Small cell lung cancer with dermatomyositis: a case report

Abstract

Dermatomyositis represents an autoimmune disorder characterized by notable skin and muscular manifestations. The annual incidence of dermatomyositis stands at approximately (5~10)/1 million individuals. Notably, patients with malignant tumors exhibit an elevated risk of developing dermatomyositis compared to the general population. However, in cases where dermatomyositis co-occurs with malignancy, the efficacy of hormone therapy alone tends to be suboptimal. Moreover, reports addressing the correlation between tumor treatment and the management of dermatomyositis are scarce. A 60-year-old male patient presented with dermatomyositis, initially manifesting through symptoms such as rash, muscle weakness, and dysphagia. Despite undergoing standard hormone therapy, there was no discernible improvement in the dermatomyositis symptoms. Considering the patient's concomitant troublesome cough, further investigations were conducted, including CT, PET-CT, and pathological biopsy. These assessments confirmed the diagnosis of limited-stage small cell lung cancer (T1cN3M0 IIIB). Notably, in this patient, dermatomyositis was suspected to be a paraneoplastic syndrome associated with small cell lung cancer. Standard chemotherapy and radiotherapy were employed to treat the small cell lung cancer, resulting in partial remission after two treatment cycles.
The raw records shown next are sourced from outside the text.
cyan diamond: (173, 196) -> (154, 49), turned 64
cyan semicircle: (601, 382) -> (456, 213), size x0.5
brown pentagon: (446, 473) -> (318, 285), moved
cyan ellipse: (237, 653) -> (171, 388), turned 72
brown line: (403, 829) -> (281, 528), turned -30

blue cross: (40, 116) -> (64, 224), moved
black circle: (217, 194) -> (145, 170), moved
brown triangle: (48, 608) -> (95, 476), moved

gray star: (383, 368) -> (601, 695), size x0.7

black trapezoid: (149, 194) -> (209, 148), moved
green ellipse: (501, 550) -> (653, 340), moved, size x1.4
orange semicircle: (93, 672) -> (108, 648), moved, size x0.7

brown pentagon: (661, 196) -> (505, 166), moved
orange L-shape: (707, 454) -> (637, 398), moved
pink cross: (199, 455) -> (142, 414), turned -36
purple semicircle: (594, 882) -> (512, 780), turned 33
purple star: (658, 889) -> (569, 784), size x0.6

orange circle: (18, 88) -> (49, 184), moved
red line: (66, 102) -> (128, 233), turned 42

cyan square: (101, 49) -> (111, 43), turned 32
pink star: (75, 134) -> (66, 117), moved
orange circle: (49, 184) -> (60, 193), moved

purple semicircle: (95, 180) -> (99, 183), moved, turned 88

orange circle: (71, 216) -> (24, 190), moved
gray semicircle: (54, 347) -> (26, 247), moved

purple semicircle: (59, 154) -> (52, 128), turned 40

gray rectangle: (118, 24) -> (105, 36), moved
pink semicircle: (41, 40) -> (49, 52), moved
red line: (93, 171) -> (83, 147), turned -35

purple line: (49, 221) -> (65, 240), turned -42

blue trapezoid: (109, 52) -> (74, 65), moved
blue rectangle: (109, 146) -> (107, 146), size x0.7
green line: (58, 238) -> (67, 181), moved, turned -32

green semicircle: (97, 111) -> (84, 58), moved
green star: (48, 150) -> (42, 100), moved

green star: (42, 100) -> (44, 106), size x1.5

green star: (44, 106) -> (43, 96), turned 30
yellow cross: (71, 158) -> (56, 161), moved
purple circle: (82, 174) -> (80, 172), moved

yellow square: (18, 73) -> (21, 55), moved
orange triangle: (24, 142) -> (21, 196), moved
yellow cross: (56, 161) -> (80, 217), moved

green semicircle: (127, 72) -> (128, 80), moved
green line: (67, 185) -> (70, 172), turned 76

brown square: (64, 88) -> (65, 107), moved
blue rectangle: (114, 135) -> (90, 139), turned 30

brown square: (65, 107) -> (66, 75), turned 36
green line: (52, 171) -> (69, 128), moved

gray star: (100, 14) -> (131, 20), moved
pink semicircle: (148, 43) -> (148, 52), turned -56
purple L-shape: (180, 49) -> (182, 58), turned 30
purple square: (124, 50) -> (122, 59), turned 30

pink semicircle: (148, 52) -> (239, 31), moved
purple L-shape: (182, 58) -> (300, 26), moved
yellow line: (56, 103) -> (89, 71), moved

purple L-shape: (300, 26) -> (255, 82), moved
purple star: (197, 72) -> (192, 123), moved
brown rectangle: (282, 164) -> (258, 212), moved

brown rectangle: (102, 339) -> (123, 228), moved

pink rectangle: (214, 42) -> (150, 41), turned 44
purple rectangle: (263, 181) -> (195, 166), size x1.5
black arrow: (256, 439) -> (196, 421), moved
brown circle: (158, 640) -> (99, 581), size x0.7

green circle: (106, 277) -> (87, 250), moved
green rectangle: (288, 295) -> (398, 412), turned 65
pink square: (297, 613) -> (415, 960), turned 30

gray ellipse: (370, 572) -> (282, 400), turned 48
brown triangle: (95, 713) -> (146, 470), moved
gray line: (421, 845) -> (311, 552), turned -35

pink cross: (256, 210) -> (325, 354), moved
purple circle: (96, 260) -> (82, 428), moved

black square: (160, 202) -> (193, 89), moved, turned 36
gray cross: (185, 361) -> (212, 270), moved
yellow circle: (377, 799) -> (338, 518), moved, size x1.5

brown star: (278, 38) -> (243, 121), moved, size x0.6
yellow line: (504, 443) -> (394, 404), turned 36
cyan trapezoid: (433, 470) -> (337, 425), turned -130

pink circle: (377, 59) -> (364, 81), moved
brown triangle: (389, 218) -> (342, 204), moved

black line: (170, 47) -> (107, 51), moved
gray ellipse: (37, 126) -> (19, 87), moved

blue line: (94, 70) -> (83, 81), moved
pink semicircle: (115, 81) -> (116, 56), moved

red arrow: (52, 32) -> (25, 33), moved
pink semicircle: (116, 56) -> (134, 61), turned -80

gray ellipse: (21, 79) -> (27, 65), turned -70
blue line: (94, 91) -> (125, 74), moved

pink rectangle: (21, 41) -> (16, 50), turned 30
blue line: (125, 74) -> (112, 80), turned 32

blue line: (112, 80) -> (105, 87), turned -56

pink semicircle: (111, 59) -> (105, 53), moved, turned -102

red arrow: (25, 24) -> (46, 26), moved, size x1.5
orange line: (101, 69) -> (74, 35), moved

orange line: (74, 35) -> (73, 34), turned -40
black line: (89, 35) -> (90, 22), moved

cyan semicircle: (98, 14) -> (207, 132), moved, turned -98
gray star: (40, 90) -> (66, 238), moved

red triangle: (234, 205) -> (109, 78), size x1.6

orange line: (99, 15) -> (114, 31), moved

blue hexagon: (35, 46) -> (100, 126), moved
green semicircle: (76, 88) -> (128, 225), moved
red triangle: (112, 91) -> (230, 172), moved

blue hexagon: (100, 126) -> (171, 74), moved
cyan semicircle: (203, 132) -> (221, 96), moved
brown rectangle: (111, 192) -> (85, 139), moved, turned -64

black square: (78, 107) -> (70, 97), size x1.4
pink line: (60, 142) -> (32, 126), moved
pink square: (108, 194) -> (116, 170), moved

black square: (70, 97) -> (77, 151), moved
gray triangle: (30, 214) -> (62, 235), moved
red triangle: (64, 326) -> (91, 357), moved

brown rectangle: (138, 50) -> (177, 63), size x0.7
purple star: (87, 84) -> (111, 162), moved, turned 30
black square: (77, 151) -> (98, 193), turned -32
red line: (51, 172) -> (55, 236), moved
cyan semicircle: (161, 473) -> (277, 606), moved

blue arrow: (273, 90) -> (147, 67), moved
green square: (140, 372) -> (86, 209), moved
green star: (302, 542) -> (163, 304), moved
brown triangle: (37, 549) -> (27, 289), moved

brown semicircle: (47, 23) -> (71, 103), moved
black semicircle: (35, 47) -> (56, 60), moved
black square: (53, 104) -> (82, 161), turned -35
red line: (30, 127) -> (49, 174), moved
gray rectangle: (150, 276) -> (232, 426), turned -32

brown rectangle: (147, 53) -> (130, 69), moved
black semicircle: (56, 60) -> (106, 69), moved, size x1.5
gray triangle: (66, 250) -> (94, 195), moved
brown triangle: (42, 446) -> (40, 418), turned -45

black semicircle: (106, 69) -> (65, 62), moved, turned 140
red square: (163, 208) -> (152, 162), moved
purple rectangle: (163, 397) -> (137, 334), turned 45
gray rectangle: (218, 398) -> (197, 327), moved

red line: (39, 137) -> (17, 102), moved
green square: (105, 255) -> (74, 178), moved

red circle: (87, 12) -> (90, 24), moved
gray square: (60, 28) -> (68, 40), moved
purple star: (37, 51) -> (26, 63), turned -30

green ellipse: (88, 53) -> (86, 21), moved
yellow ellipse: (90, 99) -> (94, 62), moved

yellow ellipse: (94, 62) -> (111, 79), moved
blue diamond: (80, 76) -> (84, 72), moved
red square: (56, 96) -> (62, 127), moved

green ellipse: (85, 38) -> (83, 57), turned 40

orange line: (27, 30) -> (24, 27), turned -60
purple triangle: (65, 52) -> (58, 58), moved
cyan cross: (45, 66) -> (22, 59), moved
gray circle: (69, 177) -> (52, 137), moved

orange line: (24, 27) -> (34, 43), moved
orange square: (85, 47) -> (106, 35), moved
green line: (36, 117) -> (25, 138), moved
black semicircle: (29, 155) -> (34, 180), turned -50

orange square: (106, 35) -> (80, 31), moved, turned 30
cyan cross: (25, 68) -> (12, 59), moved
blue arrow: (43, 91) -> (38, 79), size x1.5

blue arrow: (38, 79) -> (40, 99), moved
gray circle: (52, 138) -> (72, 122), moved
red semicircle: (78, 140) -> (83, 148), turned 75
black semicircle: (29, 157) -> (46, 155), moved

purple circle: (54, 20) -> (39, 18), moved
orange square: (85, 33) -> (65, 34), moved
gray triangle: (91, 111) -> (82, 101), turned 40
As the malignancy regressed, a notable improvement in dermatomyositis symptoms was observed, subsequently leading to a gradual reduction in the prescribed hormone dosage. In conclusion, we present a comprehensive case study of dermatomyositis as a paraneoplastic syndrome throughout the treatment process. The response to tumor therapy coincided with the amelioration of dermatomyositis symptoms. Therefore, diligent malignancy screening is imperative for patients diagnosed with dermatomyositis.

Keywords: SCLC; dermatomyositis; lung cancer; paraneoplastic syndrome; small cell lung cancer.

Figure 1

Dermatomyositis diagnosis. (A) Skin biopsy: The skin biopsy revealed marked hyperkeratosis with focal keratosis, thinning of the epidermis, increased pigment in the basal layer, dilation of superficial dermal blood vessels, a limited presence of lymphocytes in the vicinity, sporadic pigmented cells, and slight mucin deposition observed between the collagen fibers in the dermis (positive Acinlan staining), which did not exclude the possibility of dermatomyositis. (B) Muscle biopsy: In the muscle biopsy, there were evident signs of partial degeneration in striated muscle tissue, loss of transverse lines, and a minor infiltration of lymphocytes between muscle fibers.

Figure 2

Small cell lung cancer diagnosis. The diagnosis of Immunohistochemistry: CK (AE1/AE3) (+)、TTF-1(+)、P40(-)、CgA (+) 、Syn (+) 、CD56 (+) 、INSM1 (+) 、Ki67 (positivity rate 80%) 、P53 (+) 、Rb (-) 、LCA (-) 、CK7 (A small amount of +).

Figure 3

Therapeutic outcomes in small cell lung cancer (SCLC) and dermatomyositis.

Figure 4

Creatine kinase changes and hormone dosage.